[Your objective]: The answer is the line containing "zoektermen om naar de exacte combinatie van" plus every line after it to the end of the material, retyped exactly and without the pictures.

[Working data]:

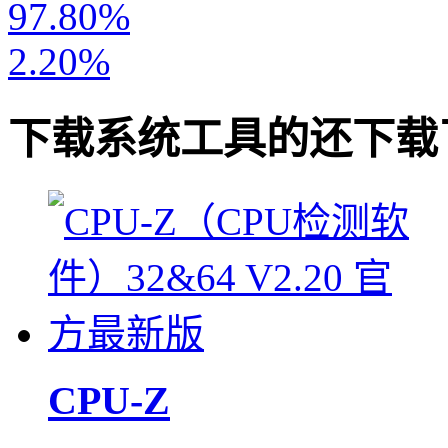
97.80%
2.20%
下载
系统工具
的还下载
CPU-Z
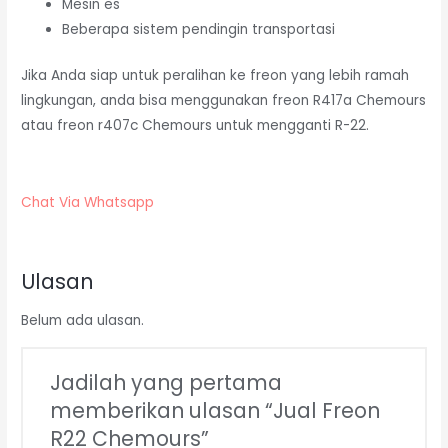
Mesin es
Beberapa sistem pendingin transportasi
Jika Anda siap untuk peralihan ke freon yang lebih ramah
lingkungan, anda bisa menggunakan freon R417a Chemours
atau freon r407c Chemours untuk mengganti R-22.
Chat Via Whatsapp
Ulasan
Belum ada ulasan.
Jadilah yang pertama
memberikan ulasan “Jual Freon
R22 Chemours”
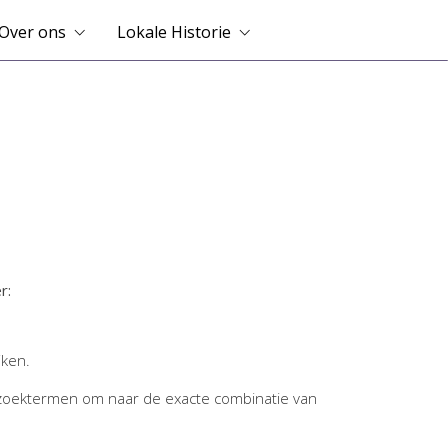
Over ons
Lokale Historie
r:
jken.
zoektermen om naar de exacte combinatie van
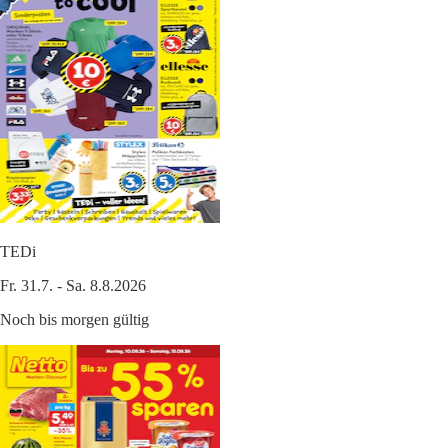
TEDi
Fr. 31.7. - Sa. 8.8.2026
Noch bis morgen gültig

[Your solution]:
zoektermen om naar de exacte combinatie van
TEDi
Fr. 31.7. - Sa. 8.8.2026
Noch bis morgen gültig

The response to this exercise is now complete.